At this distance we may forget what was utterly novel at the time. The first instances in this country of the mass laying of flowers at the sites of public tragedies are from 1985; the wild street sobbing in 1997 was still unfamiliar. Boris Johnson’s summary – “a Latin American carnival of grief” – seemed about right. And if the performance of compassion was not exactly new to the monarchy, Diana’s effectiveness in using photo opportunities to channel attention would, in the coming decades, elevate spectacle over the quiet execution of duty. Astonishingly, there was even fear in political circles in 1995 that she was being lined up as a Labour figurehead in the next election. It’s hard to see how a phenomenon could be so misunderstood.
More nebulous is the shift of imaginative energy in our culture. Long ago W.B. Yeats declared: “Passive suffering is not a theme for poetry.” Diana was not a great reader, but her imaginative stimulus was surely towards the veneration of the helpless sufferer, the blameless, the victim of circumstance who ought to be recompensed. It is striking how literature, culture and general discourse since her death has turned so energetically towards such dramas. Her example seems to have encouraged people to talk incessantly about themselves and their dull feelings with absorbed fascination. Such things get into the mind and stay there. There is no great novel or play about Diana, and almost all the films are risible. (Sample dialogue – Diana: “I just want you to hold me and touch me.” Charles: “Yes, but you’re always being sick.”)

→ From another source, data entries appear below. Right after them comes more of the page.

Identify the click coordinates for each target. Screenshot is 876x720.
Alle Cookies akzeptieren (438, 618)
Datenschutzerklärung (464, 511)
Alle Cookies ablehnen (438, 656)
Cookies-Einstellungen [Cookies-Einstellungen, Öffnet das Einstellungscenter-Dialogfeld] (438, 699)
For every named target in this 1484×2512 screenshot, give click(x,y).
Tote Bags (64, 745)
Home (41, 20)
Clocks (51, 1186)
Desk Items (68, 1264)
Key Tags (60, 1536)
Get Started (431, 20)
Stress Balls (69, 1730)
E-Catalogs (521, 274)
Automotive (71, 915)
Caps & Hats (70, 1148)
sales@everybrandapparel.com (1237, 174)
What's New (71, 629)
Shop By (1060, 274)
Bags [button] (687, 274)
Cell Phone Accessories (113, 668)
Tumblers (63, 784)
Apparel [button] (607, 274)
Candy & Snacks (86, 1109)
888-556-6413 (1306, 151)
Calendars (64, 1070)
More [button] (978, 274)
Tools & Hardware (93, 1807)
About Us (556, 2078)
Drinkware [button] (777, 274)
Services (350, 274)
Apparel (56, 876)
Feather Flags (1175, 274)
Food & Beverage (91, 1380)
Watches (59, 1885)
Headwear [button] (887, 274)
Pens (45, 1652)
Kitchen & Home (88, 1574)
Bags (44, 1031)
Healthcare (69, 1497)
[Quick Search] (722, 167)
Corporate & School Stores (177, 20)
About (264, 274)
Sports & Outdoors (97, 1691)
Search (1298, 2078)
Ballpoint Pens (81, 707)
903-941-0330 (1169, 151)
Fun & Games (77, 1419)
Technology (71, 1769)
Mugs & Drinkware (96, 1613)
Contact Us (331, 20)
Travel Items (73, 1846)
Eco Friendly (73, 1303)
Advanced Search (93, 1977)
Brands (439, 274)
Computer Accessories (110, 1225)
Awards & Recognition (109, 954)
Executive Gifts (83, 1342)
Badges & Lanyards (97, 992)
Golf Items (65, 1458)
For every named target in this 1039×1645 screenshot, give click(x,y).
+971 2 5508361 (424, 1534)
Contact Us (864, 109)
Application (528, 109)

Astonishingly, there was fear in political circles in 1995 that she was being lined up as a Labour figurehead
“A gargantuan wave of emotion arose from the heart of the world, moving the planet’s magnetic field,” one analyst opined. That may have been so, but one of my main memories of the time is of a writer friend leaning back in her chair at the dinner table and saying: “We’re all of the Prince’s party, I hope?” When I look at what the present King and Queen have inspired people to achieve and then read about the woman who, after Diana dropped a small clay platypus in front of her, dedicated an online “museum” to Diana and platypuses, there seems little comparison.
White has written a brilliant study of aspects of Alfred Hitchcock. Here he restricts himself to behavior observable in others. Evidence about insignificant private lives that were touched by one princess is almost embarrassingly unfiltered: there is a “14-stone fatty known as Porky Pocock who transformed herself into a sylphlike Princess of Wales lookalike;” and a hapless provincial journalist having to write stories about a car door being blown shut when Diana was nowhere near it. The total inconsequentiality is strangely telling: “Being only a year older than Diana, and a fellow Cancerian, Tina [a prostitute] had felt some vague connection to her during the 1980s.”
Dianaworld is very well done, and it is not the author’s fault that, after finishing it, I had the distinct desire to go and wash my hands. It is amusing, solid and responsible in assessing the plausibility of some dubious anecdotes. (I got the impression that White is as skeptical as I am about Diana putting on a false mustache and going to the Vauxhall Tavern.) And it is that unexpected thing in this field: something of a contribution to knowledge.